The deal promises to arrest what had looked like an accelerating slide into anarchy or even civil war in eastern Ukraine. As Secretary of State John F. Kerry pointed out, so far it exists merely as “words on paper,” and it remains to be seen whether Russia will fully unwind the quasi-covert offensive it launched 10 days ago. Mr. Kerry and President Obama suggested that if Western governments do not see progress by early next week they will go forward with new sanctions; it will be important to stick to that deadline.
“De-escalation” does not mean that Vladimir Putin has given up his goal of bringing as much of Ukraine as possible under Moscow’s suzerainty — and making the rest ungovernable. His performance in a televised appearance Thursday, in which he reiterated that the Russian parliament had given him authority to invade eastern Ukraine and referred to the region as “new Russia,” made clear that his ambition to upend the post-Cold War order in Europe remains unchecked.
Moscow is still demanding constitutional changes that would make the eastern regions virtually independent and give them a veto over national policies. Mr. Kerry said that Foreign Minister Sergei Lavrov indicated that the Russian troops still massed on Ukraine’s borders would be drawn down only “as the constitutional process unfolds.” In other words, Moscow reserves the right to use force if it does not get the chopped-up Ukraine it wants.
Ukraine’s government has promised decentralizing reforms. But any new political order that satisfies the imperative of an independent nation capable of making its own decisions about economic relationships and alliances will not be acceptable to Mr. Putin. If he slows his creeping invasion of Ukraine, it must be seen as a tactical maneuver. The Russian ruler is avoiding Western sanctions that might have targeted more members of his inner circle while giving Ukraine’s government the chance to give in to his demands. He appears to hope that the Obama administration and European Union will lean on Kiev to comply. “The U.S. authorities have assured us,” said Mr. Lavrov, “that the constitutional reform will take place.”

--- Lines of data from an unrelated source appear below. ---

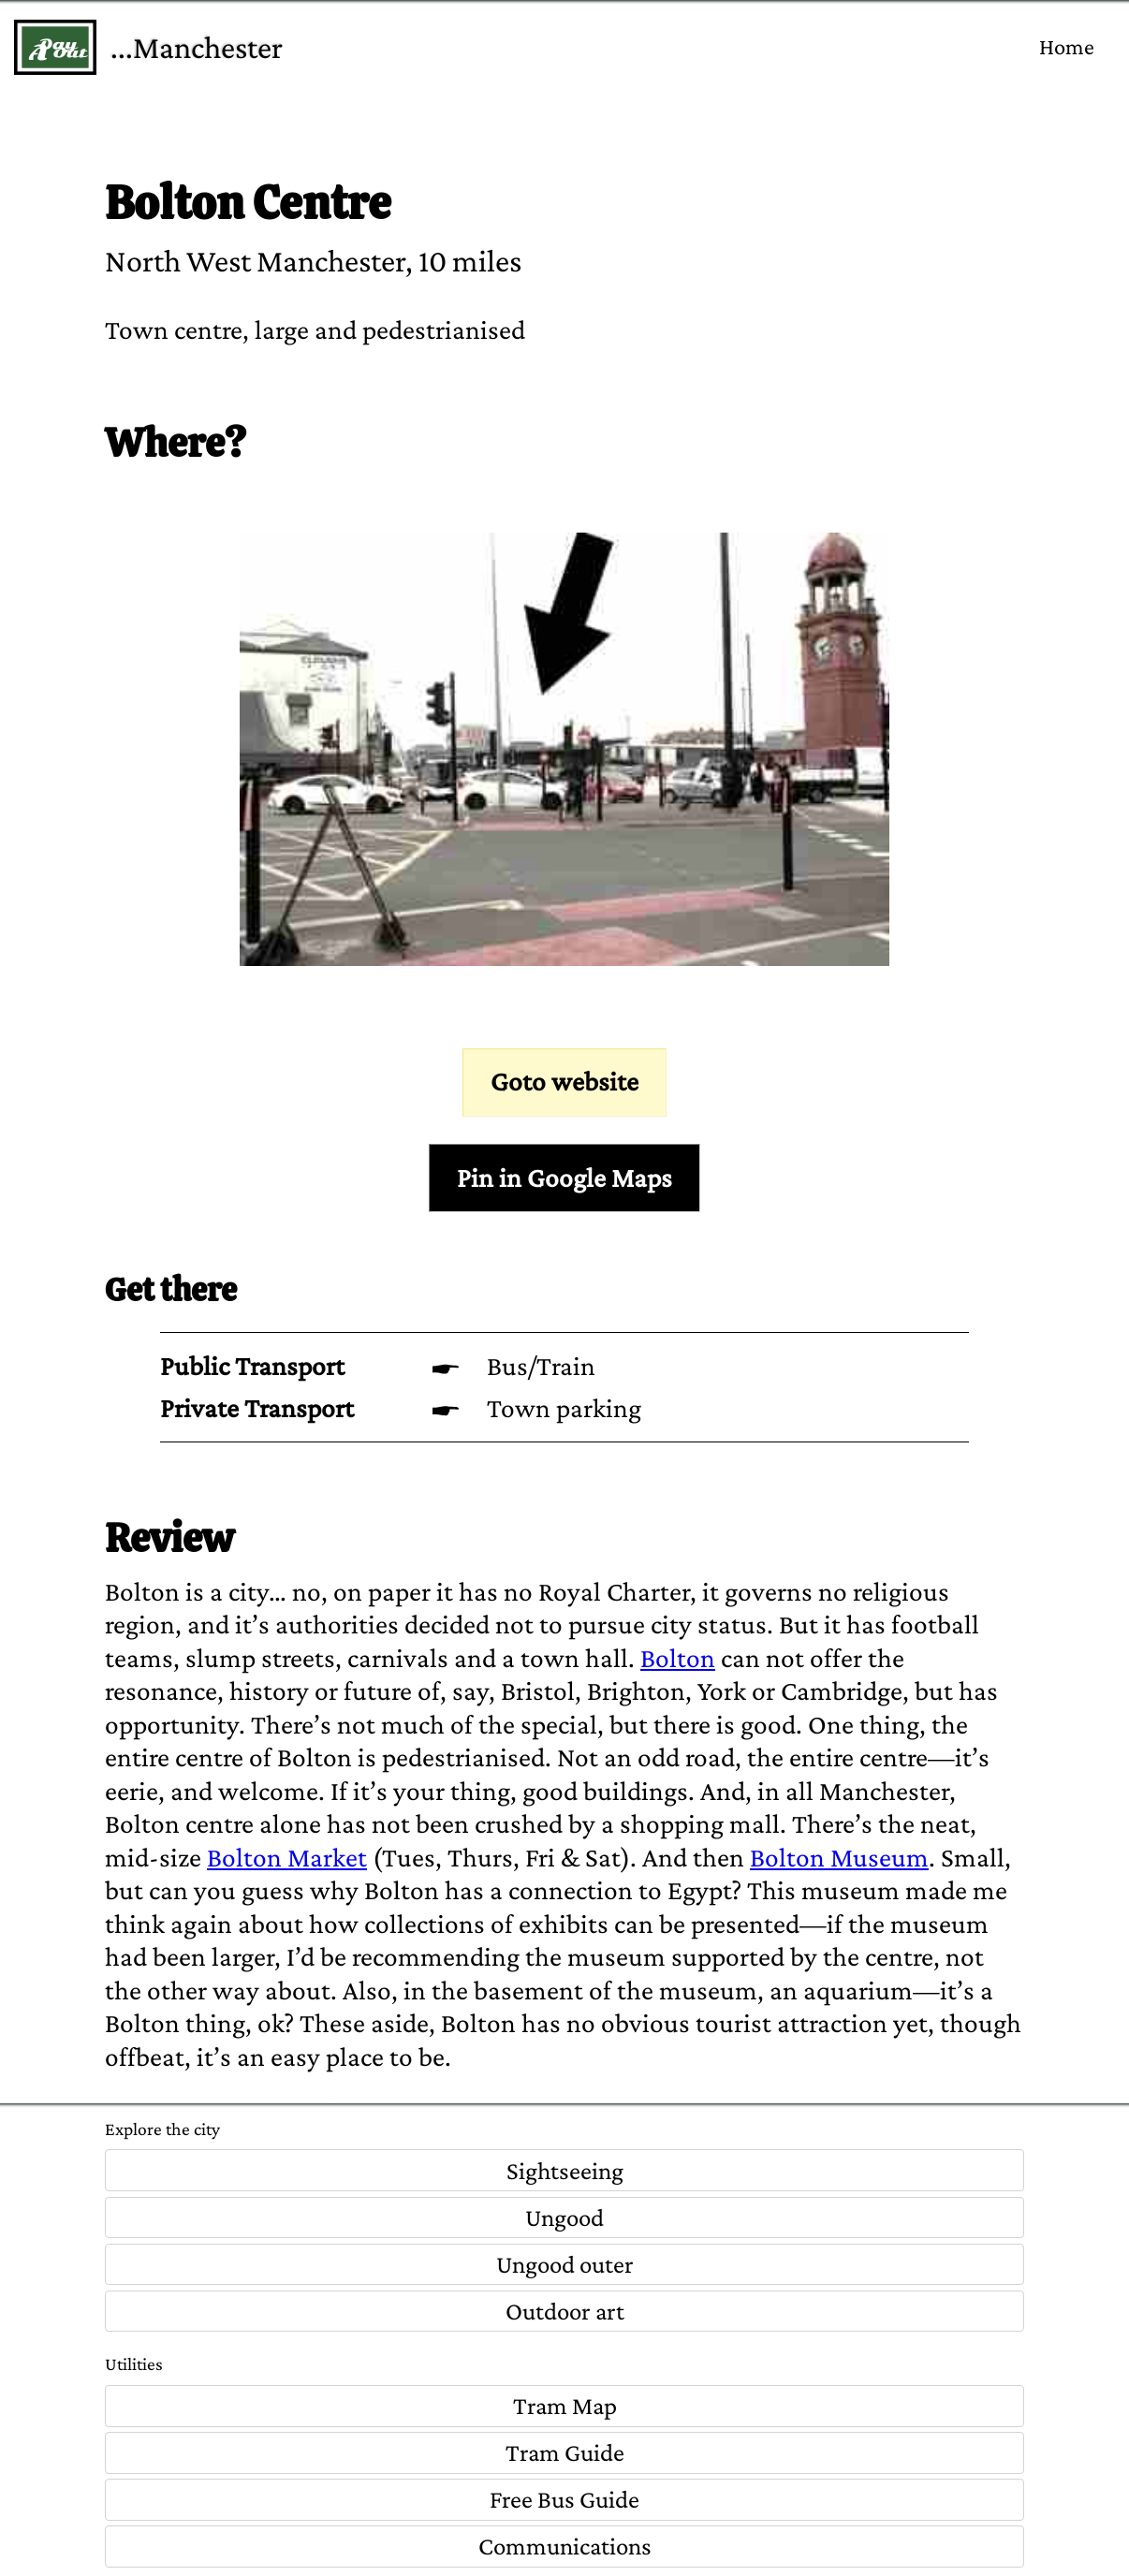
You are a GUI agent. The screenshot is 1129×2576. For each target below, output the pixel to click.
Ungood (564, 2217)
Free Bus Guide (564, 2499)
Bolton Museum (839, 1857)
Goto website (564, 1081)
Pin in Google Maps (564, 1178)
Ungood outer (565, 2264)
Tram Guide (565, 2452)
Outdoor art (565, 2311)
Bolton (677, 1658)
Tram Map (565, 2406)
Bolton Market (287, 1857)
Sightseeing (564, 2171)
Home (1066, 46)
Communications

All those concerns notwithstanding, Mr. Kerry was justified in calling the Geneva accord “a good day’s work.” If it is implemented, Ukraine could be diverted from a downward spiral that could have led to civil war. The United States and its allies must now ensure that Russia genuinely puts an end to its intervention — and that Ukraine is not forced into unacceptable concessions in order to prevent another one.